NEW YORK — They just keep going up.
Warnings that home prices would soar in 2013 appear to have been backed up by the latest figures.
Stats from Brown Harris Stevens and StreetEasy for the fourth quarter of last year show low inventory continues to buoy apartment prices, and that ultra-luxury residences — those worth more than $10 million — are especially hot.
According to Brown Harris Stevens, the average Manhattan apartment sale price hit $1,486,692 — a 7 percent increase from the fourth quarter of 2011.

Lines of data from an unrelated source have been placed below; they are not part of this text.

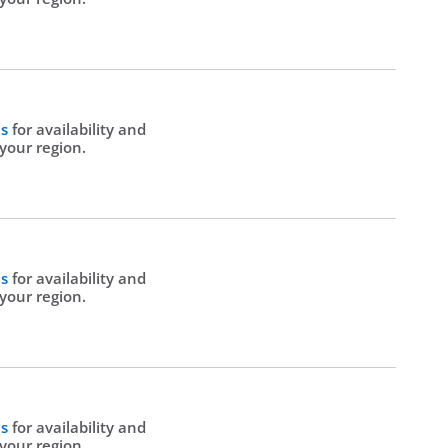
Us
for availability and
 your region.
Us
for availability and
 your region.
Us
for availability and
 your region.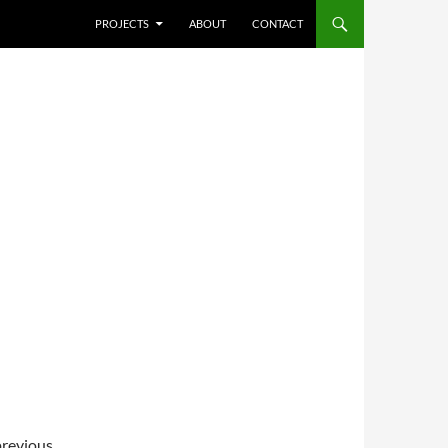
SKIP TO CONTENT
PROJECTS
ABOUT
CONTACT
previous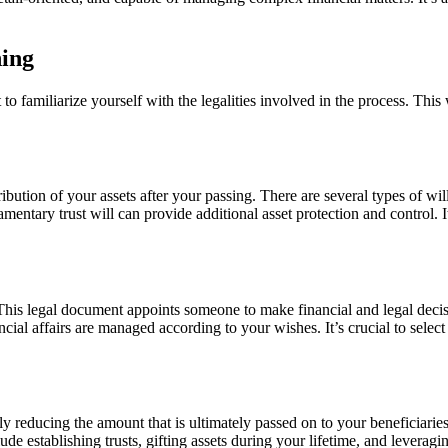
ning
o familiarize yourself with the legalities involved in the process. This 
ribution of your assets after your passing. There are several types of w
tamentary trust will can provide additional asset protection and control. 
 This legal document appoints someone to make financial and legal deci
cial affairs are managed according to your wishes. It’s crucial to selec
ally reducing the amount that is ultimately passed on to your beneficiar
ude establishing trusts, gifting assets during your lifetime, and levera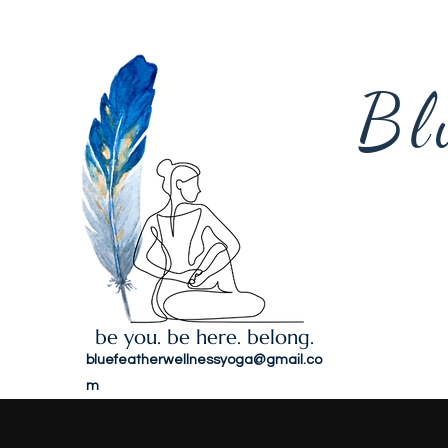
Bl
be you. be here. belong.
bluefeatherwellnessyoga@gmail.co
m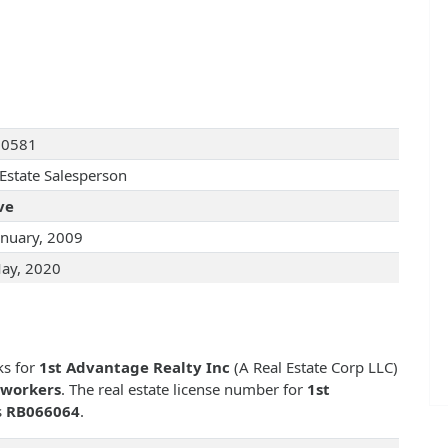
10581
 Estate Salesperson
ve
anuary, 2009
ay, 2020
ks for
1st Advantage Realty Inc
(A Real Estate Corp LLC)
-workers
. The real estate license number for
1st
s
RB066064
.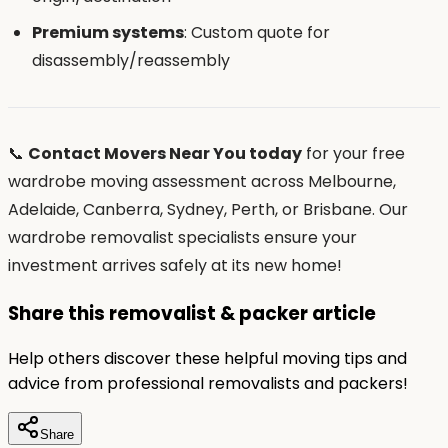
Premium systems
: Custom quote for
disassembly/reassembly
📞
Contact Movers Near You today
for your free
wardrobe moving assessment across Melbourne,
Adelaide, Canberra, Sydney, Perth, or Brisbane. Our
wardrobe removalist specialists ensure your
investment arrives safely at its new home!
Share this removalist & packer article
Help others discover these helpful moving tips and
advice from professional removalists and packers!
Share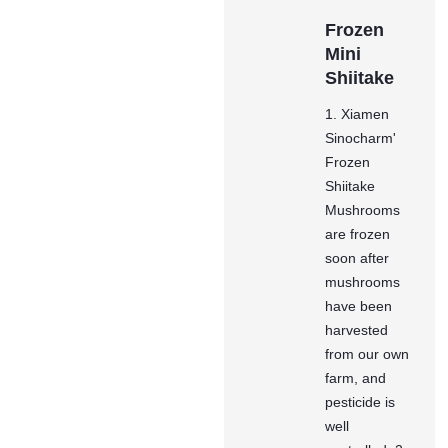
Frozen
Mini
Shiitake
1. Xiamen
Sinocharm'
Frozen
Shiitake
Mushrooms
are frozen
soon after
mushrooms
have been
harvested
from our own
farm, and
pesticide is
well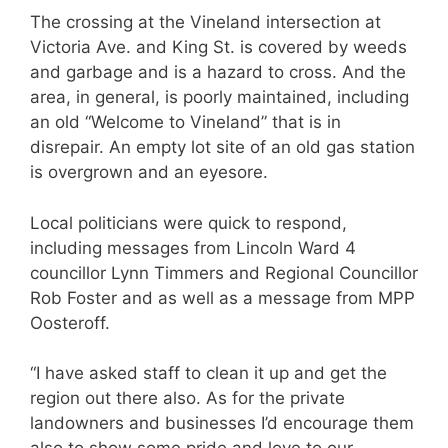
The crossing at the Vineland intersection at
Victoria Ave. and King St. is covered by weeds
and garbage and is a hazard to cross. And the
area, in general, is poorly maintained, including
an old “Welcome to Vineland” that is in
disrepair. An empty lot site of an old gas station
is overgrown and an eyesore.
Local politicians were quick to respond,
including messages from Lincoln Ward 4
councillor Lynn Timmers and Regional Councillor
Rob Foster and as well as a message from MPP
Oosteroff.
“I have asked staff to clean it up and get the
region out there also. As for the private
landowners and businesses I’d encourage them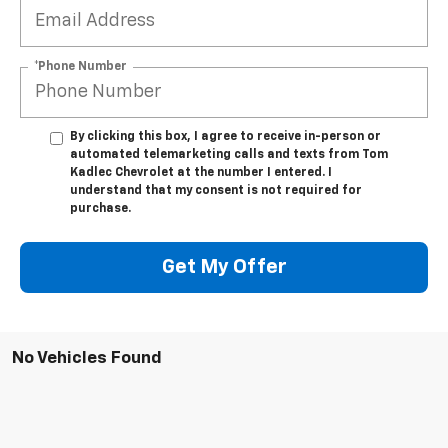
*Phone Number
By clicking this box, I agree to receive in-person or
automated telemarketing calls and texts from Tom
Kadlec Chevrolet at the number I entered. I
understand that my consent is not required for
purchase.
Get My Offer
No Vehicles Found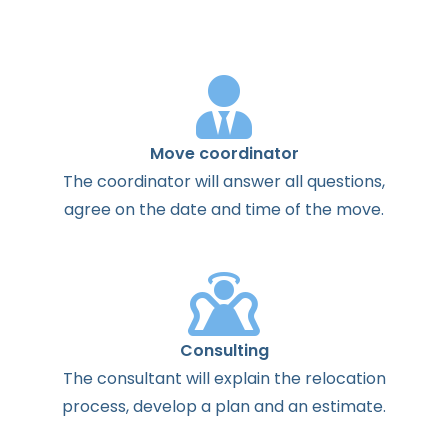
Move coordinator
The
coordinator
will
answer
all
questions
,
agree
on the
date
and
time
of the
move
.
Consulting
The
consultant
will
explain
the
relocation
process
,
develop
a
plan
and
an
estimate
.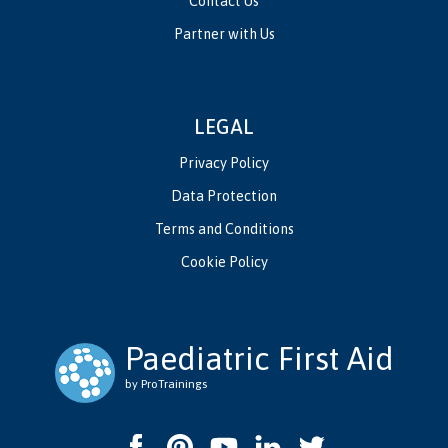
Contact Us
Partner with Us
LEGAL
Privacy Policy
Data Protection
Terms and Conditions
Cookie Policy
Paediatric First Aid
by ProTrainings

Co-ops sold for an average price of $1,285,426, 12 percent higher than in 2011, the agency reported.
In her report for StreetEasy, Sofia Song, vice president of research, found similar results.
"In 2012, we saw the highest number of closings in Manhattan since 2008 grouped with low inventory, fewer price cuts and historically low mortgage rates," StreetEasy noted in a statement.
The increased prices are bolstered by a handful of megasales, according to Brown Harris Stevens.
In the fourth quarter of 2012, there were 23 reported sales of homes priced at more than $10 million, whereas during the same period of 2011 there were only 16.
“Our report shows that there was a 44 percent increase in sales over $10 million when compared to the same period in 2011," Hall F. Willkie, president of Brown Harris Stevens residential sales, said in a statement.
"This does not include several substantial transactions in the last days of 2012 that closed after the report was produced. This strong demand from both local and international buyers combined with a strong local economy is a hopeful sign for 2013.”
Song's stats indicated that in 2012, 644 such "trophy" properties were offered for sale, the highest number in the last five years.
"This is a segment of the market that defies market principles," the StreetEasy statement said.
"It started with the $88 million closing at 15 Central Park West early in the year. Since then, one-of-a-kind properties were listed at stratospheric prices."